Timing-based Mode and Gizmo-based Mode
Two modes have been added for interacting with the DesignSpark Mechanical touch interface:
Timing-based: This mode automatically chooses touch functions based on the amount of time a touch signal is maintained. For example, using two fingers moving together to immediately drag invokes panning, while holding two fingers down for a while, then moving them, invokes what are normally right-mouse-button drag mouse gestures.
Gizmo-based: This mode is intended to transition existing DesignSpark Mechanical users to the touch interface. Existing mouse buttons and popular keyboard buttons are placed in an on-screen gizmo, to clearly map existing functions onto the touch interface. The benefits in terms of usability are not as apparent with the Gizmo style, but users are encouraged to experiment with it.

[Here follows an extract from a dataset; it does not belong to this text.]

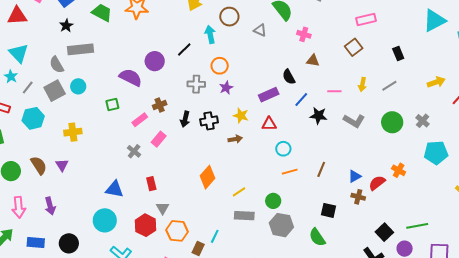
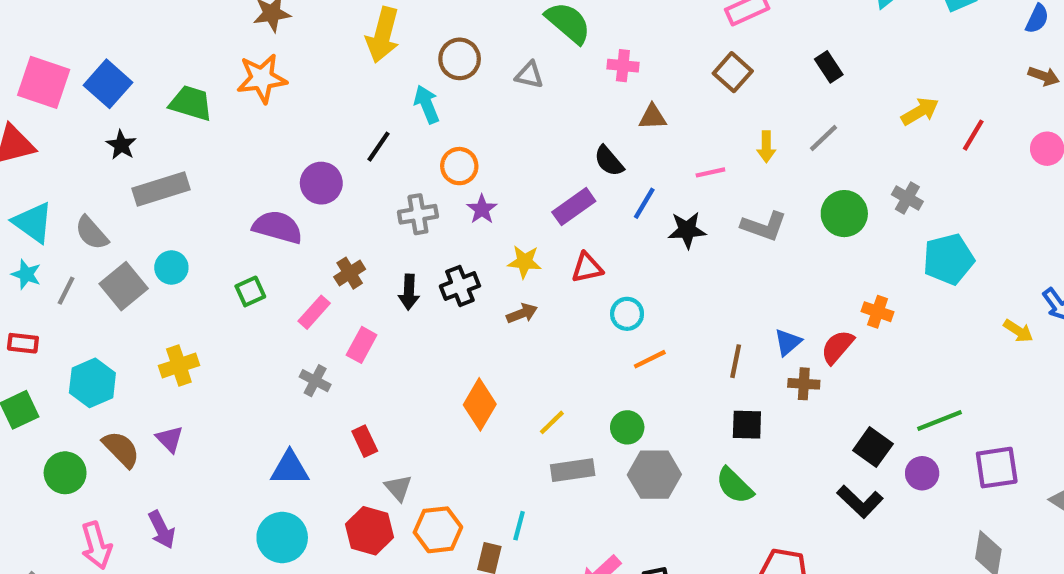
gray semicircle: (57, 65) -> (92, 233), moved
cyan hexagon: (33, 118) -> (92, 383), moved
brown line: (321, 169) -> (736, 361), moved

Because the gizmo buttons act exactly like the mouse and keyboard buttons, use of the gizmo will not be explicitly described here.
An exception is that using the gizmo does not allow for flicks, so to select objects that are under other objects, you must place the gizmo over the object, then drag the Select gizmo button around the gizmo circle, and it acts like rotating a wheel (and therefore more directly maps to the mouse wheel function.)

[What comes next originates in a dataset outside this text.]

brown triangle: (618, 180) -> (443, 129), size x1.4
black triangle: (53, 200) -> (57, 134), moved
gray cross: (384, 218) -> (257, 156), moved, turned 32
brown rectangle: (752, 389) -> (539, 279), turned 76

The mouse experience is characterized by a cursor that is always visible, whose default mode is to innocuously move the cursor around the screen. Nothing happens with a mouse until a button is pressed, or a movement is made with a button pressed. Conversely, with touch, there is a lack of an always-visible cursor (and it would be obscured by a finger anyway). And so in DesignSpark Mechanical, the default mode is innocuous pre-selection, until a selection is made (in various ways described below.) In the timing-based paradigm, once a selection is made, then following touch movements act as mouse-button drag actions. Here the important difference in the Gizmo is the most apparent--as ALL touch movements are interpreted as pre-selection actions--and only touching the screen using the gizmo button labeled Left acts as a drag (same as the left mouse button.)
Additionally, precise sketching is made possible by the gizmo, since it is difficult to draw lines when the endpoint of the line is under the fingertip (in the timing-based scheme.)